Еще, кажется, в тот вечер я сказал ей, что собирался жениться всерьёз. До сих пор вижу эту картину перед глазами. Я в мятой рубашке и замшевых туфлях. Женька в мокрой блузке, с потухшей сигаретой и растрепанной причёской. Под блузкой видна её грудь. Ну конечно не сама грудь, а лишь её очертания. Гнусавая женщина говорит что-то про ответственность, важный шаг в жизни и затем ставит нам штампы в паспорта. Мы собираемся жить недолго и не очень-то счастливо. Я потому что пью водку, она потому что изменяет. А ещё мы постоянно курим сигареты. Видимо с ментолом. Наверное, у нас были бы дети. Красивые и шумные. У таких парочек всегда подозрительно красивые дети. В итоге мы развелись бы, и каждый пошёл бы своим путём.
Ничего этого не случилось, слава богу. Наша подростковая влюблённость так и осталась лежать на той лестнице в общежитии. Может быть, кто-то её подобрал. А может она так и лежит там, по сей день. Высохшая, выцветшая и истлевшая. Рядом с ней, наверное, лежит и наша юность. Тоже побледневшая, теперь уже тусклая, ставшая неважной. И её точно никто не подберёт. Кому нужна чужая потасканная юность, которая уже отцвела?

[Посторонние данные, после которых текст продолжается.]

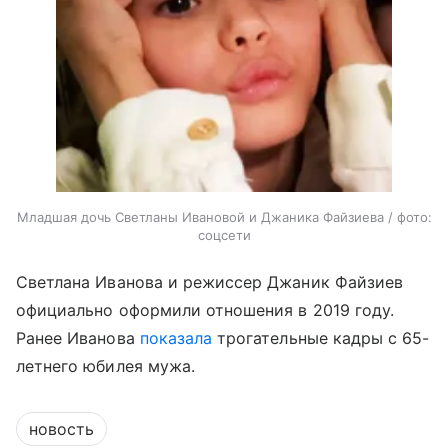
Младшая дочь Светланы Ивановой и Джаника Файзиева / фото:
соцсети
Светлана Иванова и режиссер Джаник Файзиев
официально оформили отношения в 2019 году.
Ранее Иванова
показала
трогательные кадры с 65-
летнего юбилея мужа.
новость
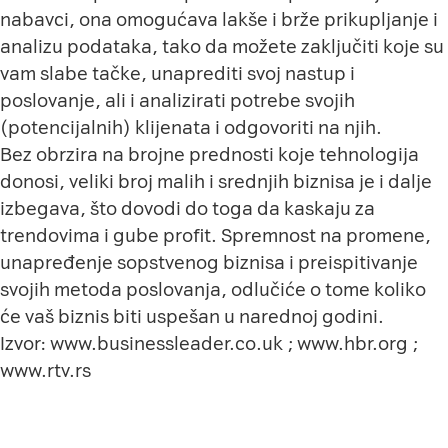
nabavci, ona omogućava lakše i brže prikupljanje i
analizu podataka, tako da možete zaključiti koje su
vam slabe tačke, unaprediti svoj nastup i
poslovanje, ali i analizirati potrebe svojih
(potencijalnih) klijenata i odgovoriti na njih.
Bez obrzira na brojne prednosti koje tehnologija
donosi, veliki broj malih i srednjih biznisa je i dalje
izbegava, što dovodi do toga da kaskaju za
trendovima i gube profit. Spremnost na promene,
unapređenje sopstvenog biznisa i preispitivanje
svojih metoda poslovanja, odlučiće o tome koliko
će vaš biznis biti uspešan u narednoj godini.
Izvor:
www.businessleader.co.uk
;
www.hbr.org
;
www.rtv.rs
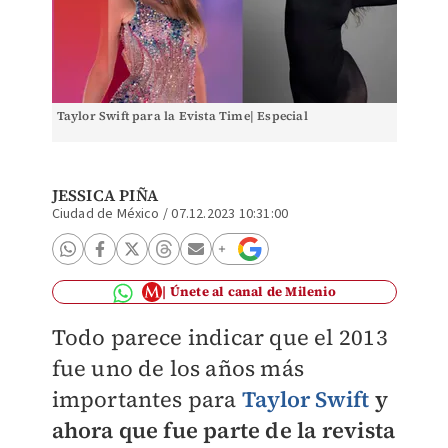
Taylor Swift para la Evista Time| Especial
JESSICA PIÑA
Ciudad de México
/
07.12.2023 10:31:00
Únete al canal de Milenio
Todo parece indicar que el 2013
fue uno de los años más
importantes para
Taylor Swift
y
ahora que fue parte de la revista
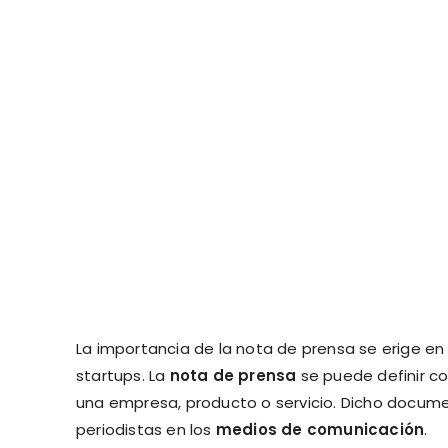
La importancia de la nota de prensa se erige e
startups. La
nota de prensa
se puede definir c
una empresa, producto o servicio. Dicho documen
periodistas en los
medios de comunicación
.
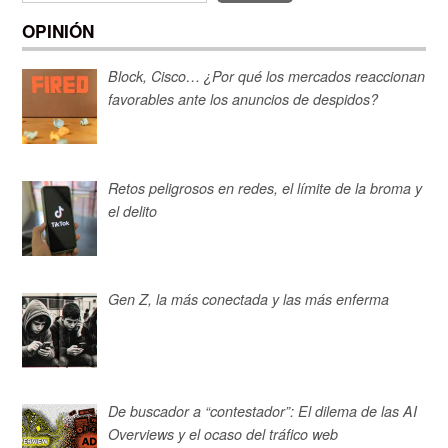
OPINIÓN
Block, Cisco… ¿Por qué los mercados reaccionan
favorables ante los anuncios de despidos?
Retos peligrosos en redes, el límite de la broma y
el delito
Gen Z, la más conectada y las más enferma
De buscador a “contestador”: El dilema de las AI
Overviews y el ocaso del tráfico web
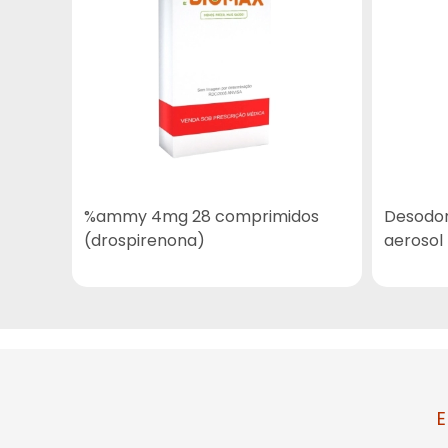
%ammy 4mg 28 comprimidos
Desodor
(drospirenona)
aerosol
E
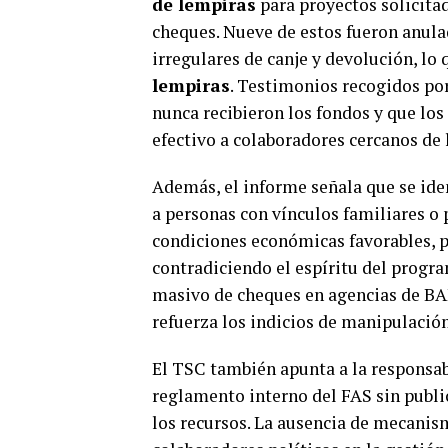
de lempiras
para proyectos solicita
cheques. Nueve de estos fueron anula
irregulares de canje y devolución, lo
lempiras
. Testimonios recogidos po
nunca recibieron los fondos y que los
efectivo a colaboradores cercanos de 
Además, el informe señala que se iden
a personas con vínculos familiares o p
condiciones económicas favorables, p
contradiciendo el espíritu del prog
masivo de cheques en agencias de BA
refuerza los indicios de manipulación
El TSC también apunta a la responsab
reglamento interno del FAS sin publi
los recursos. La ausencia de mecanis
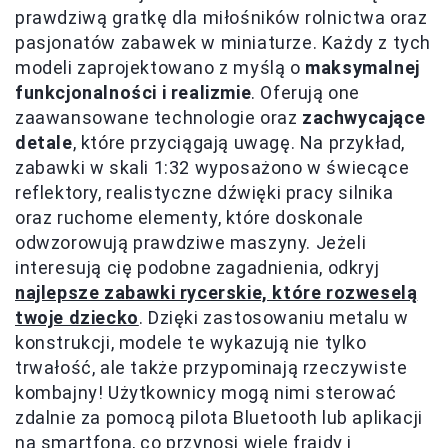
prawdziwą gratkę dla miłośników rolnictwa oraz
pasjonatów zabawek w miniaturze. Każdy z tych
modeli zaprojektowano z myślą o
maksymalnej
funkcjonalności i realizmie
. Oferują one
zaawansowane technologie oraz
zachwycające
detale
, które przyciągają uwagę. Na przykład,
zabawki w skali 1:32 wyposażono w świecące
reflektory, realistyczne dźwięki pracy silnika
oraz ruchome elementy, które doskonale
odwzorowują prawdziwe maszyny. Jeżeli
interesują cię podobne zagadnienia, odkryj
najlepsze zabawki rycerskie, które rozweselą
twoje dziecko
. Dzięki zastosowaniu metalu w
konstrukcji, modele te wykazują nie tylko
trwałość, ale także przypominają rzeczywiste
kombajny! Użytkownicy mogą nimi sterować
zdalnie za pomocą pilota Bluetooth lub aplikacji
na smartfona, co przynosi wiele frajdy i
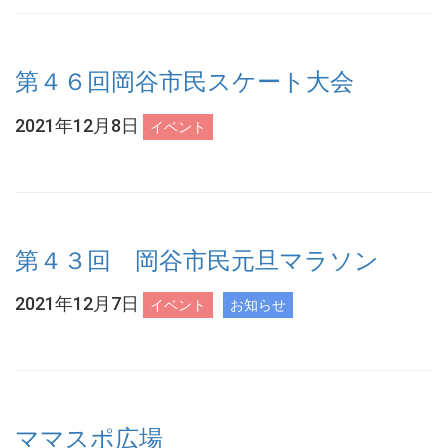
第４６回岡谷市民スケート大会
2021年12月8日
イベント
第４３回 岡谷市民元旦マラソン
2021年12月7日
イベント
お知らせ
ママスポ広場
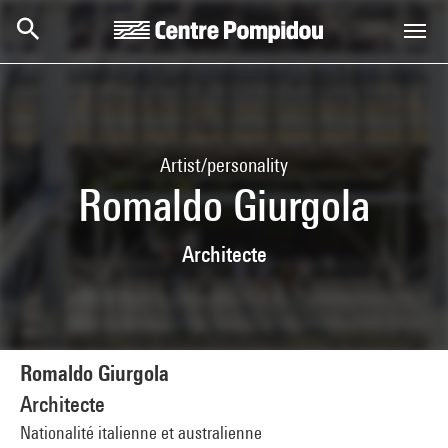
Skip to main content
Centre Pompidou
Artist/personality
Romaldo Giurgola
Architecte
Romaldo Giurgola
Architecte
Nationalité italienne et australienne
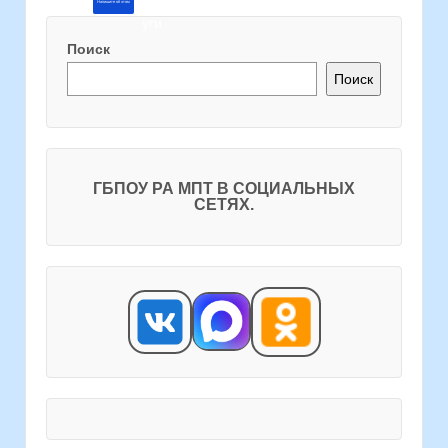
Напишите об этом
Поиск
Поиск
ГБПОУ РА МПТ В СОЦИАЛЬНЫХ
СЕТЯХ.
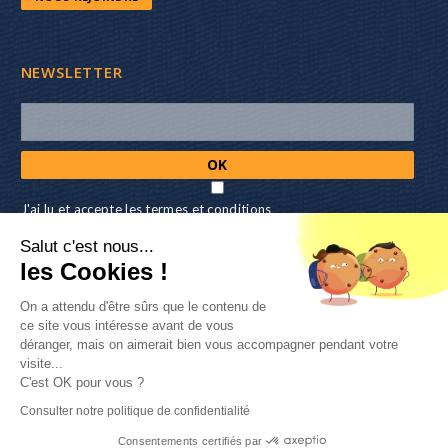
NEWSLETTER
J'ai lu et accepte les termes et conditions
Salut c'est nous...
NOUS SUIVRE
les Cookies !
On a attendu d'être sûrs que le contenu de
ce site vous intéresse avant de vous
ACCÉDER
déranger, mais on aimerait bien vous accompagner pendant votre
visite...
C'est OK pour vous ?
Mon compte
-
Recommander 3H18
Consulter notre politique de confidentialité
Consentements certifiés par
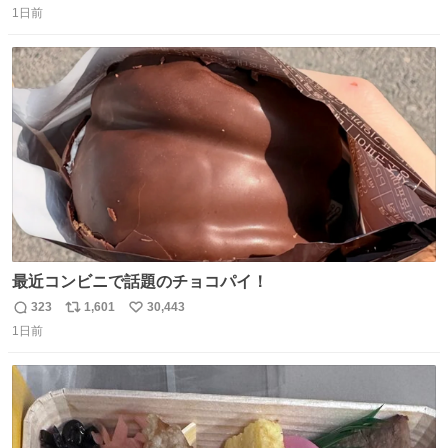
1日前
信
ポ
い
数
ス
ね
ト
数
数
最近コンビニで話題のチョコパイ！
323
1,601
30,443
返
リ
い
1日前
信
ポ
い
数
ス
ね
ト
数
数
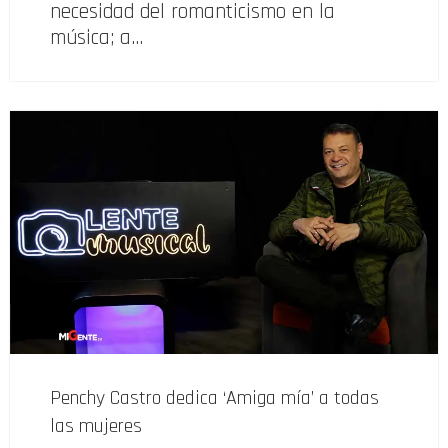
necesidad del romanticismo en la
música; a…
Penchy Castro dedica ‘Amiga mía’ a todas
las mujeres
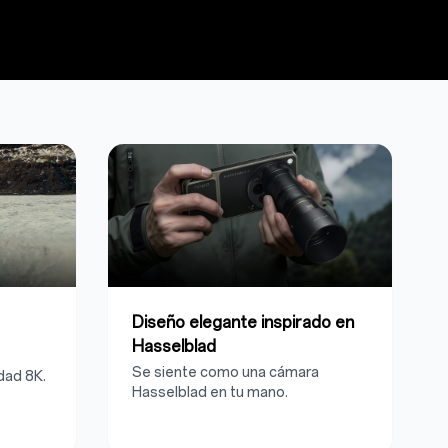
Diseño elegante inspirado en
Hasselblad
Se siente como una cámara
dad 8K.
Hasselblad en tu mano.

Наш город маленький. Выходишь в центр и можешь столкнуться с кем угодно. Любое телодвижение приносит неожиданные встречи. Остаётся только улыбаться и задавать дежурные вопросы. Каждая из этих встреч может обернуться вечеринкой в подъезде. Ну, знаете ведь такие вечеринки, где из напитков преимущественно портвейн, а из закуски сухарики?
Странно, но Женьку я не встречал ни разу. Так же как и Тёму. Тёму видимо, потому что он вылетел в окно автомобиля при аварии. Это случилось в один из хороших тёплых летних деньков. Лязг тормозов, звонкий удар и хруст стекла. Умер он мгновенно. Не мучился. На эти похороны я не пошёл. Всё-таки не такие уж и близкие друзья мы были. А Женьку я не встречал по какой-то другой загадочной причине. Лишь однажды мне кто-то говорил, что она передавала привет по радио общежитию и любителю пострелять сигареты. Ещё я слышал, что она вышла замуж. Надеюсь у неё всё хорошо. Ещё я надеюсь, что она бросила курить. А я вот не бросил. И не собираюсь. Пойду, покурю. Хорошо, что мои сигареты без ментола.